## Exercise materials
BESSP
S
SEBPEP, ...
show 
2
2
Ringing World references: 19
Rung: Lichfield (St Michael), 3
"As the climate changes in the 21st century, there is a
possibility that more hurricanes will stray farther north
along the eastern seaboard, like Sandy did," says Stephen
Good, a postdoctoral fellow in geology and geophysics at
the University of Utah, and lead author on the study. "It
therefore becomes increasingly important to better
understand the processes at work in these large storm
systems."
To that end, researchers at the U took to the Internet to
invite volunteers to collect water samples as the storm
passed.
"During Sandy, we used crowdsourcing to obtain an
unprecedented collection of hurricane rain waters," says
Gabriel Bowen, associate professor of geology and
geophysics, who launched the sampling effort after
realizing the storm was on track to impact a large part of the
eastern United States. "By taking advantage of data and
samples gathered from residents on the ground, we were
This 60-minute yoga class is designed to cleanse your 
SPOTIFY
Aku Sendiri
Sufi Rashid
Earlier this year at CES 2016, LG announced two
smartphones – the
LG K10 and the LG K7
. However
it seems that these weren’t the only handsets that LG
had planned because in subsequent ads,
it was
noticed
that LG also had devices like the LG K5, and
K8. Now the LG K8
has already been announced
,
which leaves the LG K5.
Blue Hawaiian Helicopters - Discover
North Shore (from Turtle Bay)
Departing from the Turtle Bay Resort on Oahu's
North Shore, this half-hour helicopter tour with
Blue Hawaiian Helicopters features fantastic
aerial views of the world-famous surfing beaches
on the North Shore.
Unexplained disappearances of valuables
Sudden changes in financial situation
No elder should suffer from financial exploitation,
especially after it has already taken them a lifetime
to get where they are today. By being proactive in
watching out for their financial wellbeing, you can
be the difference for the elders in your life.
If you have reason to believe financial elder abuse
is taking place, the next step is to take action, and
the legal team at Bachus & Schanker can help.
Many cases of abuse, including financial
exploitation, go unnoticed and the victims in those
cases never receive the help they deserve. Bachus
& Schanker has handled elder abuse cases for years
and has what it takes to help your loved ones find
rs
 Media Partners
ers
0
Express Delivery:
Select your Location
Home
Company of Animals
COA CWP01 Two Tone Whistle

## Your goal
Only an exact retyping of the full data will do.

## Reply
BESSP
S
SEBPEP, ...
show 
2
2
Ringing World references: 19
Rung: Lichfield (St Michael), 3
"As the climate changes in the 21st century, there is a
possibility that more hurricanes will stray farther north
along the eastern seaboard, like Sandy did," says Stephen
Good, a postdoctoral fellow in geology and geophysics at
the University of Utah, and lead author on the study. "It
therefore becomes increasingly important to better
understand the processes at work in these large storm
systems."
To that end, researchers at the U took to the Internet to
invite volunteers to collect water samples as the storm
passed.
"During Sandy, we used crowdsourcing to obtain an
unprecedented collection of hurricane rain waters," says
Gabriel Bowen, associate professor of geology and
geophysics, who launched the sampling effort after
realizing the storm was on track to impact a large part of the
eastern United States. "By taking advantage of data and
samples gathered from residents on the ground, we were
This 60-minute yoga class is designed to cleanse your 
SPOTIFY
Aku Sendiri
Sufi Rashid
Earlier this year at CES 2016, LG announced two
smartphones – the
LG K10 and the LG K7
. However
it seems that these weren’t the only handsets that LG
had planned because in subsequent ads,
it was
noticed
that LG also had devices like the LG K5, and
K8. Now the LG K8
has already been announced
,
which leaves the LG K5.
Blue Hawaiian Helicopters - Discover
North Shore (from Turtle Bay)
Departing from the Turtle Bay Resort on Oahu's
North Shore, this half-hour helicopter tour with
Blue Hawaiian Helicopters features fantastic
aerial views of the world-famous surfing beaches
on the North Shore.
Unexplained disappearances of valuables
Sudden changes in financial situation
No elder should suffer from financial exploitation,
especially after it has already taken them a lifetime
to get where they are today. By being proactive in
watching out for their financial wellbeing, you can
be the difference for the elders in your life.
If you have reason to believe financial elder abuse
is taking place, the next step is to take action, and
the legal team at Bachus & Schanker can help.
Many cases of abuse, including financial
exploitation, go unnoticed and the victims in those
cases never receive the help they deserve. Bachus
& Schanker has handled elder abuse cases for years
and has what it takes to help your loved ones find
rs
 Media Partners
ers
0
Express Delivery:
Select your Location
Home
Company of Animals
COA CWP01 Two Tone Whistle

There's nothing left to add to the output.